The hospitality at each stop was grand, including Boy Scouts who awaited them at one village with banners that read, “Welcome to American Air Heroes.”

White’s winded rickshaw driver often fell behind the others, prompting his fellow fliers to shout, “Shift him into high-blower!”

“It’s no use,” the doctor replied. “He’s conked out. I’ve got to hit the silk!”

Transportation improved as the men reached more populated areas, allowing them to trade in the rickshaws and sedan chairs for a 1941 Ford station wagon, complete with bullet holes from a Japanese strafing. “One had evidently went through the windshield and gone through the back of the driver’s seat,” White wrote. “It had been neatly patched but it gave us something to think about!”

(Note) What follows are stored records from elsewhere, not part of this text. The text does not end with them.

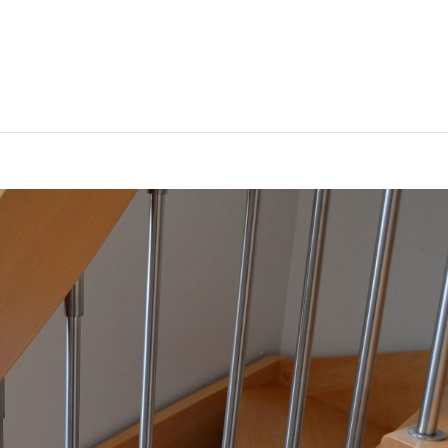
Startseite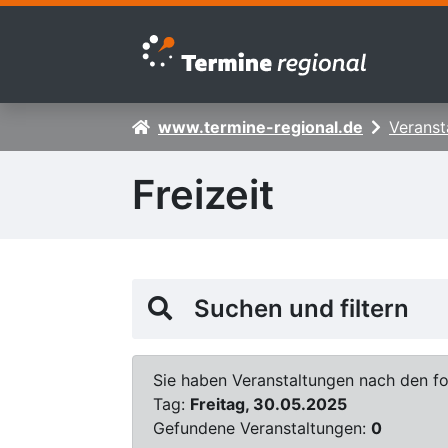
Zur Navigation springen
Zum Inhalt springen
www.termine-regional.de
Veranst
Freizeit
Suchen und filtern
Sie haben Veranstaltungen nach den fol
Tag:
Freitag, 30.05.2025
Gefundene Veranstaltungen:
0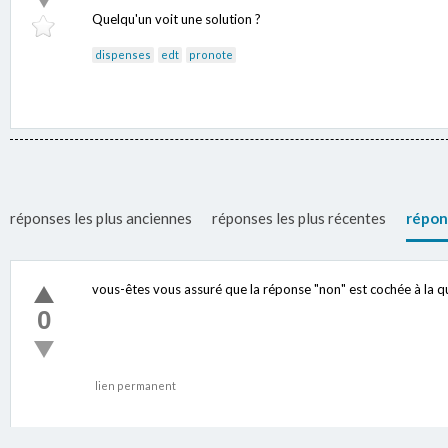
Quelqu'un voit une solution ?
dispenses
edt
pronote
réponses les plus anciennes
réponses les plus récentes
répon
vous-êtes vous assuré que la réponse "non" est cochée à la q
0
lien permanent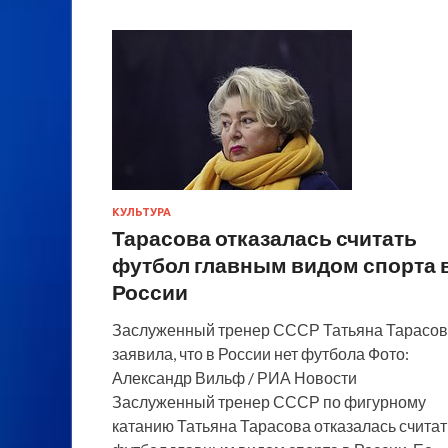
КУЛЬТУРА
Тарасова отказалась считать
футбол главным видом спорта 
России
Заслуженный тренер СССР Татьяна Тарасо
заявила, что в России нет футбола Фото:
Александр Вильф / РИА Новости
Заслуженный тренер СССР по фигурному
катанию Татьяна Тарасова отказалась считат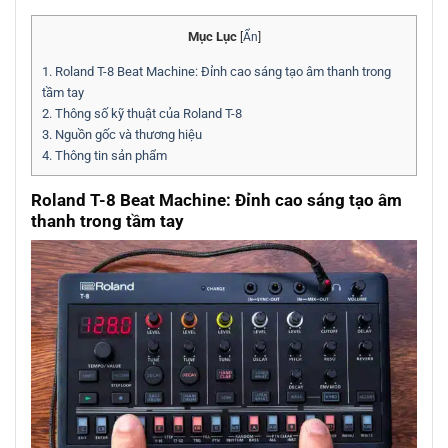
Mục Lục
[
Ẩn
]
1.
Roland T-8 Beat Machine: Đỉnh cao sáng tạo âm thanh trong
tầm tay
2.
Thông số kỹ thuật của Roland T-8
3.
Nguồn gốc và thương hiệu
4.
Thông tin sản phẩm
Roland T-8 Beat Machine: Đỉnh cao sáng tạo âm
thanh trong tầm tay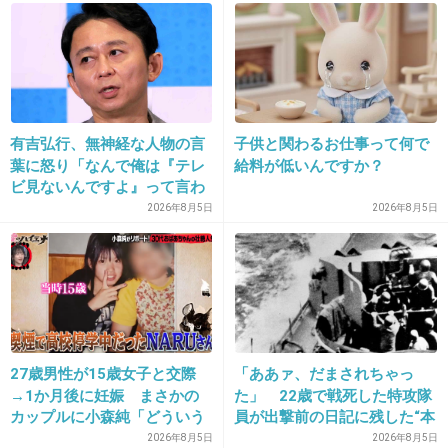
周りに囃し立てられ
べらべら喋るようなら
絶対いい女な訳がない。
+70
-4
有吉弘行、無神経な人物の言
子供と関わるお仕事って何で
葉に怒り「なんで俺は『テレ
給料が低いんですか？
36. 匿名
2013/12/03(火) 19:39:59
ビ見ないんですよ』って言わ
れなきゃいけないの？ふざけ
2026年8月5日
2026年8月5日
この人昔はグラビアやってたよ
やがって」
+19
-7
37. 匿名
2013/12/03(火) 19:40:01
27歳男性が15歳女子と交際
「ああァ、だまされちゃっ
この子元Popteenのモデルやってたよ。
→1か月後に妊娠 まさかの
た」 22歳で戦死した特攻隊
超チビなのにモデル気取り。
カップルに小森純「どういう
員が出撃前の日記に残した“本
事？だいぶあぶねぇよ」
音”
2026年8月5日
2026年8月5日
+115
-2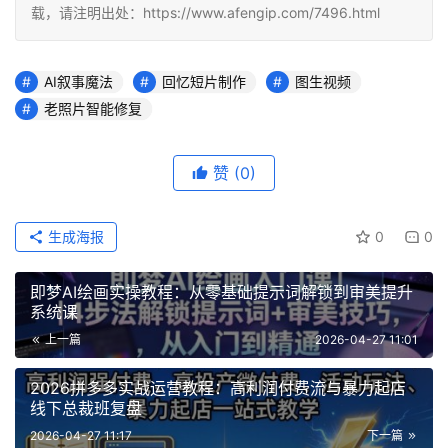
载，请注明出处：https://www.afengip.com/7496.html
AI叙事魔法
回忆短片制作
图生视频
老照片智能修复
赞
(0)
生成海报
0
0
即梦AI绘画实操教程：从零基础提示词解锁到审美提升
系统课
上一篇
2026-04-27 11:01
2026拼多多实战运营教程：高利润付费流与暴力起店
线下总裁班复盘
2026-04-27 11:17
下一篇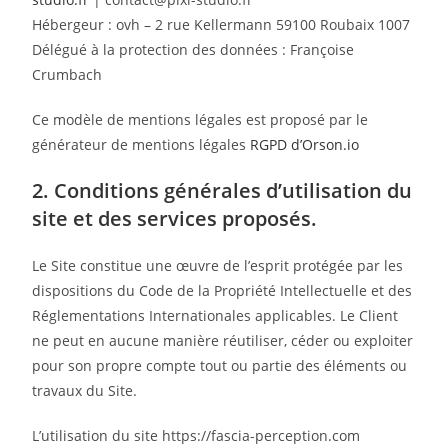
Hébergeur : ovh – 2 rue Kellermann 59100 Roubaix 1007
Délégué à la protection des données : Françoise
Crumbach
Ce modèle de mentions légales est proposé par le
générateur de mentions légales
RGPD d’Orson.io
2. Conditions générales d’utilisation du
site et des services proposés.
Le Site constitue une œuvre de l’esprit protégée par les
dispositions du Code de la Propriété Intellectuelle et des
Réglementations Internationales applicables. Le Client
ne peut en aucune manière réutiliser, céder ou exploiter
pour son propre compte tout ou partie des éléments ou
travaux du Site.
L’utilisation du site https://fascia-perception.com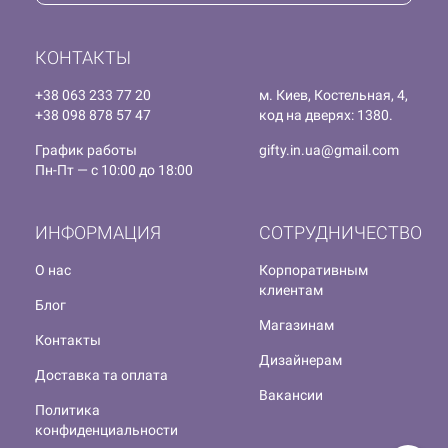
КОНТАКТЫ
+38 063 233 77 20
м. Киев, Костельная, 4,
+38 098 878 57 47
код на дверях: 1380.
График работы
gifty.in.ua@gmail.com
Пн-Пт — с 10:00 до 18:00
ИНФОРМАЦИЯ
СОТРУДНИЧЕСТВО
О нас
Корпоративным
клиентам
Блог
Магазинам
Контакты
Дизайнерам
Доставка та оплата
Вакансии
Политика
конфиденциальности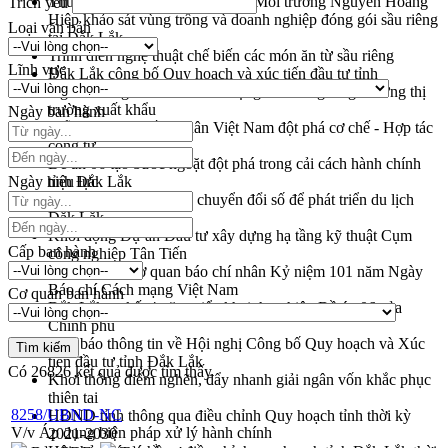
Thứ trưởng Bộ Nông nghiệp và Môi trường Nguyễn Hoàng
Trích yếu
Hiệp khảo sát vùng trồng và doanh nghiệp đóng gói sầu riêng
Loại văn bản
tại Đắk Lắk
Trình diễn nghệ thuật chế biến các món ăn từ sầu riêng
Lĩnh vực
Đắk Lắk công bố Quy hoạch và xúc tiến đầu tư tỉnh
Ngành cá ngừ Đắk Lắk chủ động thích ứng để giữ vững thị
trường xuất khẩu
Ngày ban hành
Diễn đàn Kinh tế tư nhân Việt Nam đột phá cơ chế - Hợp tác
công tư
Đề án 06 tạo bước ngoặt đột phá trong cải cách hành chính
Ngày hiệu lực
tỉnh Đắk Lắk
Kết nối tour, đẩy mạnh chuyển đổi số để phát triển du lịch
Đắk Lắk
Khởi động Dự án Đầu tư xây dựng hạ tầng kỹ thuật Cụm
Cấp ban hành
công nghiệp Tân Tiến
Gặp mặt các cơ quan báo chí nhân Kỷ niệm 101 năm Ngày
Báo chí Cách mạng Việt Nam
Cơ quan ban hành
Đắk Lắk sơ kết 4 năm triển khai thực hiện Đề án 06 của
Chính phủ
Họp báo thông tin về Hội nghị Công bố Quy hoạch và Xúc
tiến đầu tư tỉnh Đắk Lắk
Có
26826
kết quả được tìm thấy
Khơi thông điểm nghẽn, đẩy nhanh giải ngân vốn khắc phục
thiên tai
8258/UBND-NC
HĐND tỉnh thông qua điều chỉnh Quy hoạch tỉnh thời kỳ
V/v Áp dụng biện pháp xử lý hành chính
2021-2030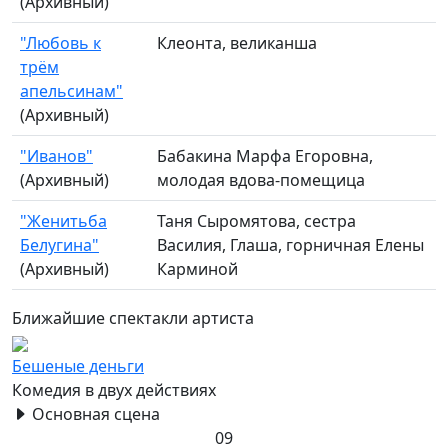
(Архивный)
"Любовь к
Клеонта, великанша
трём
апельсинам"
(Архивный)
"Иванов"
Бабакина Марфа Егоровна,
(Архивный)
молодая вдова-помещица
"Женитьба
Таня Сыромятова, сестра
Белугина"
Василия, Глаша, горничная Елены
(Архивный)
Карминой
Ближайшие спектакли артиста
Бешеные деньги
Комедия в двух действиях
Основная сцена
09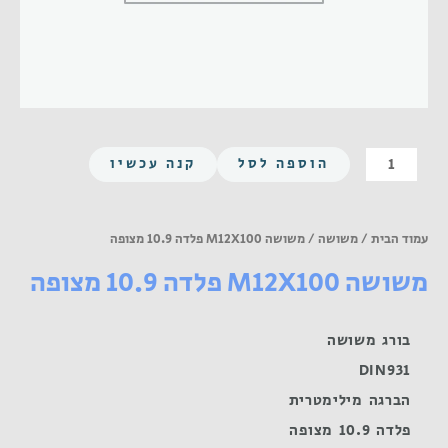
כמות
הוספה לסל
קנה עכשיו
של
משושה
M12X100
עמוד הבית
/
משושה
/ משושה M12X100 פלדה 10.9 מצופה
פלדה
משושה M12X100 פלדה 10.9 מצופה
10.9
מצופה
בורג משושה
DIN931
הברגה מילימטרית
פלדה 10.9 מצופה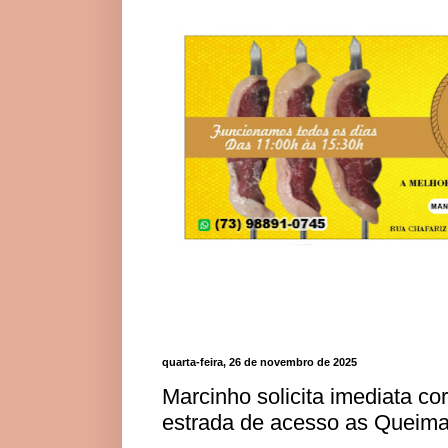
quarta-feira, 26 de novembro de 2025
Marcinho solicita imediata c
estrada de acesso as Queim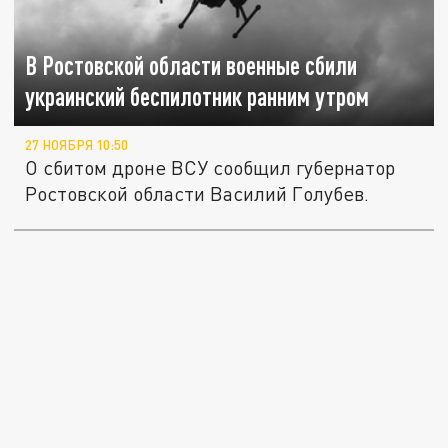
В Ростовской области военные сбили
украинский беспилотник ранним утром
27 НОЯБРЯ 10:50
О сбитом дроне ВСУ сообщил губернатор
Ростовской области Василий Голубев.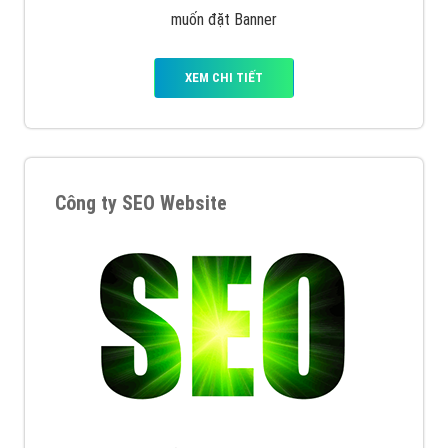
muốn đặt Banner
XEM CHI TIẾT
Công ty SEO Website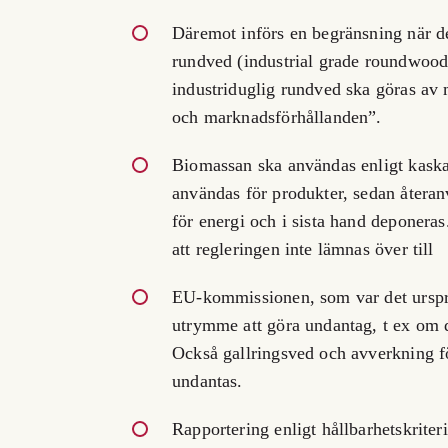
Däremot införs en begränsning när det
rundved (industrial grade roundwoo
industriduglig rundved ska göras av
och marknadsförhållanden”.
Biomassan ska användas enligt kaskad
användas för produkter, sedan återanv
för energi och i sista hand deponeras.
att regleringen inte lämnas över till
EU-kommissionen, som var det urspru
utrymme att göra undantag, t ex om de
Också gallringsved och avverkning 
undantas.
Rapportering enligt hållbarhetskriteri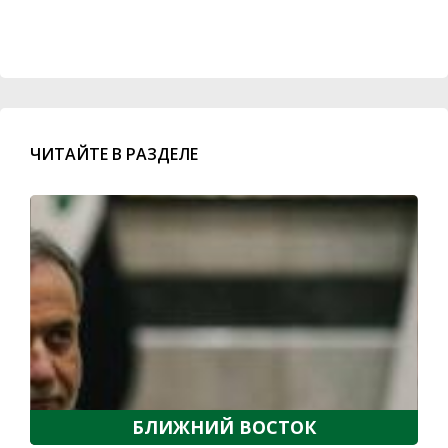
ЧИТАЙТЕ В РАЗДЕЛЕ
БЛИЖНИЙ ВОСТОК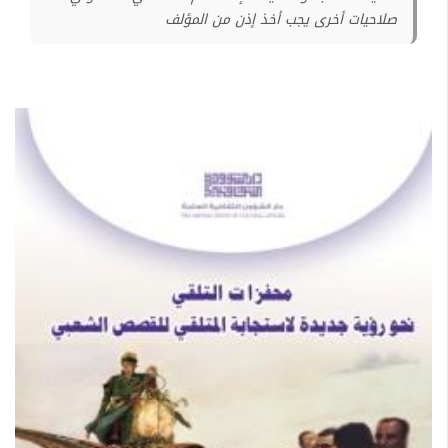
صلاحيات أخرى يجب أخذ إذن من المؤلف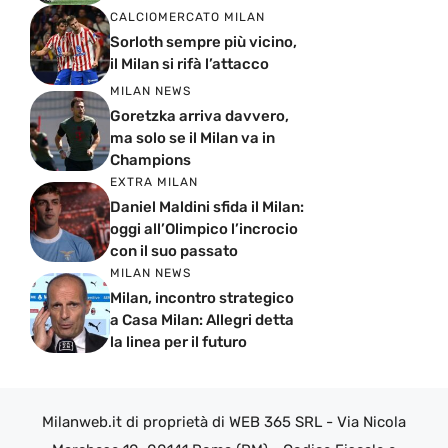
CALCIOMERCATO MILAN
Sorloth sempre più vicino,
il Milan si rifà l’attacco
MILAN NEWS
Goretzka arriva davvero,
ma solo se il Milan va in
Champions
EXTRA MILAN
Daniel Maldini sfida il Milan:
oggi all’Olimpico l’incrocio
con il suo passato
MILAN NEWS
Milan, incontro strategico
a Casa Milan: Allegri detta
la linea per il futuro
Milanweb.it di proprietà di WEB 365 SRL - Via Nicola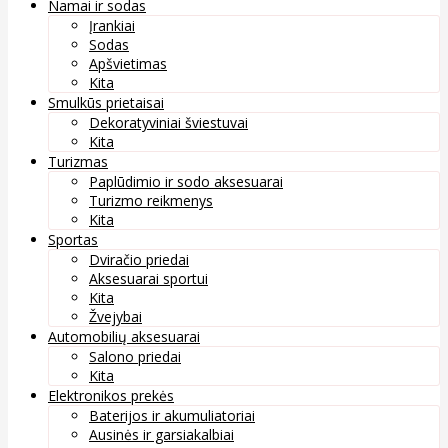
Namai ir sodas
Įrankiai
Sodas
Apšvietimas
Kita
Smulkūs prietaisai
Dekoratyviniai šviestuvai
Kita
Turizmas
Paplūdimio ir sodo aksesuarai
Turizmo reikmenys
Kita
Sportas
Dviračio priedai
Aksesuarai sportui
Kita
Žvejybai
Automobilių aksesuarai
Salono priedai
Kita
Elektronikos prekės
Baterijos ir akumuliatoriai
Ausinės ir garsiakalbiai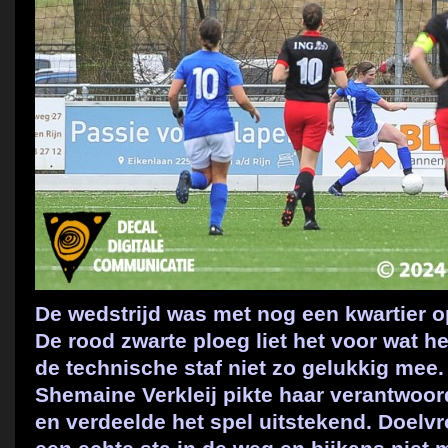
De wedstrijd was met nog een kwartier op
De rood zwarte ploeg liet het voor wat 
de technische staf niet zo gelukkig mee. 
Shemaine Verkleij pikte haar verantwoor
en verdeelde het spel uitstekend. Doel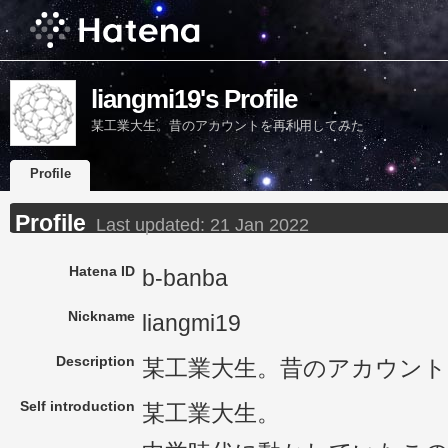
liangmi19's Profile
某工業大生。昔のアカウントを再利用してみた
Profile
Profile
Last updated:
21 Jan 2022
Hatena ID
b-banba
Nickname
liangmi19
Description
某工業大生。昔のアカウント
Self introduction
某工業大生。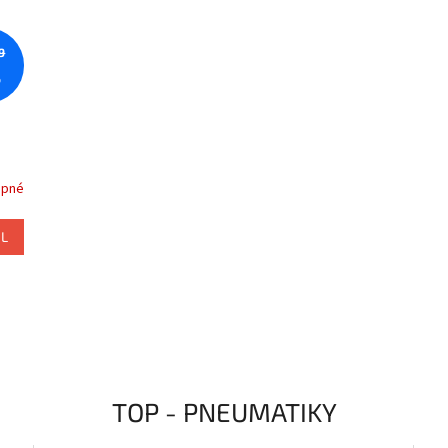
9
%
upné
IL
TOP - PNEUMATIKY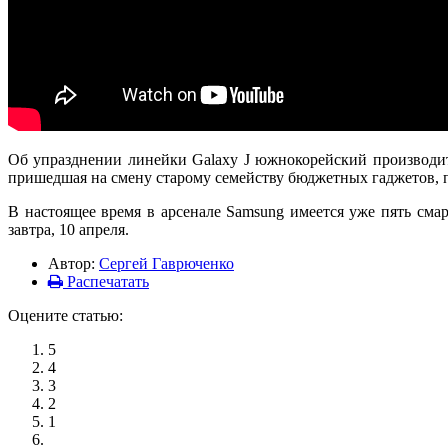
Об упразднении линейки Galaxy J южнокорейский производит
пришедшая на смену старому семейству бюджетных гаджетов, 
В настоящее время в арсенале Samsung имеется уже пять сма
завтра, 10 апреля.
Автор:
Сергей Гаврюченко
Распечатать
Оцените статью:
5
4
3
2
1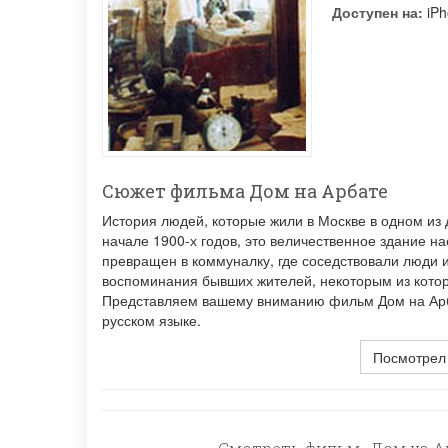
Доступен на:
iPh
Сюжет фильма Дом на Арбате
История людей, которые жили в Москве в одном из 
начале 1900-х годов, это величественное здание 
превращен в коммуналку, где соседствовали люди 
воспоминания бывших жителей, некоторым из котор
Представляем вашему вниманию фильм Дом на Арба
русском языке.
Посмотрел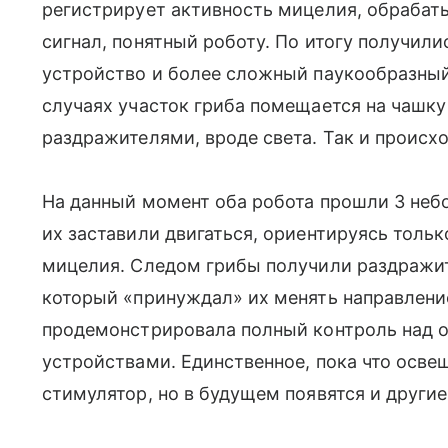
регистрирует активность мицелия, обрабаты
сигнал, понятный роботу. По итогу получили
устройство и более сложный паукообразный
случаях участок гриба помещается на чашку
раздражителями, вроде света. Так и происх
На данный момент оба робота прошли 3 неб
их заставили двигаться, ориентируясь тольк
мицелия. Следом грибы получили раздражит
который «принуждал» их менять направление
продемонстрировала полный контроль над о
устройствами. Единственное, пока что осв
стимулятор, но в будущем появятся и другие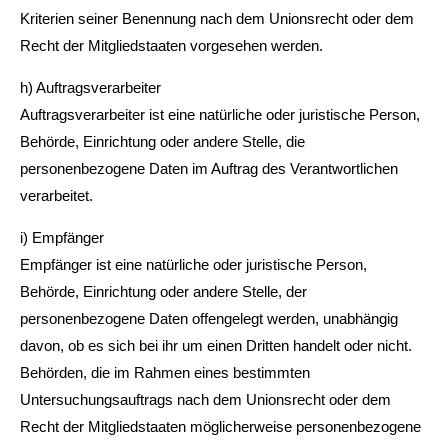
Kriterien seiner Benennung nach dem Unionsrecht oder dem
Recht der Mitgliedstaaten vorgesehen werden.
h) Auftragsverarbeiter
Auftragsverarbeiter ist eine natürliche oder juristische Person,
Behörde, Einrichtung oder andere Stelle, die
personenbezogene Daten im Auftrag des Verantwortlichen
verarbeitet.
i) Empfänger
Empfänger ist eine natürliche oder juristische Person,
Behörde, Einrichtung oder andere Stelle, der
personenbezogene Daten offengelegt werden, unabhängig
davon, ob es sich bei ihr um einen Dritten handelt oder nicht.
Behörden, die im Rahmen eines bestimmten
Untersuchungsauftrags nach dem Unionsrecht oder dem
Recht der Mitgliedstaaten möglicherweise personenbezogene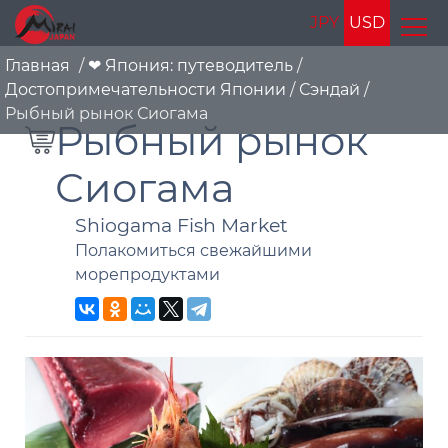
JPY
USD
Главная
/
❤ Япония: путеводитель
/
Достопримечательности Японии
/
Сэндай
/
Рыбный рынок Сиогама
Рыбный рынок
Сиогама
Shiogama Fish Market
Полакомиться свежайшими
морепродуктами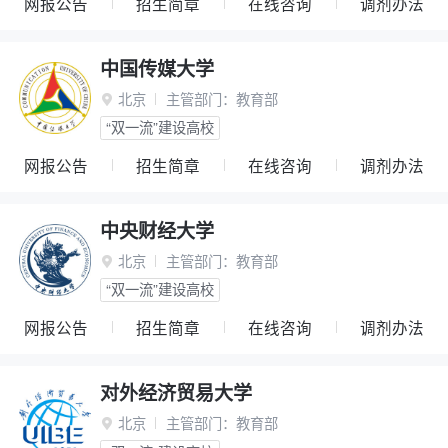
网报公告
招生简章
在线咨询
调剂办法
中国传媒大学
北京
主管部门：
教育部

“双一流”建设高校
网报公告
招生简章
在线咨询
调剂办法
中央财经大学
北京
主管部门：
教育部

“双一流”建设高校
网报公告
招生简章
在线咨询
调剂办法
对外经济贸易大学
北京
主管部门：
教育部


Most of the raiders piled into the station wagon, but White loaded Lawson into the back of a charcoal-burning truck, believing the injured pilot would be more comfortable stretched atop three blankets. The vehicles traveled only at night, so as to avoid air attacks by Japanese planes. “Every time we’d hit a bump, and we must have hit a million, I’d leave the floor. The next bump would get me coming down,” Lawson later wrote. “I used both my hands to keep what was left of my leg from banging. That didn’t help much. It just thumped and bled and throbbed.”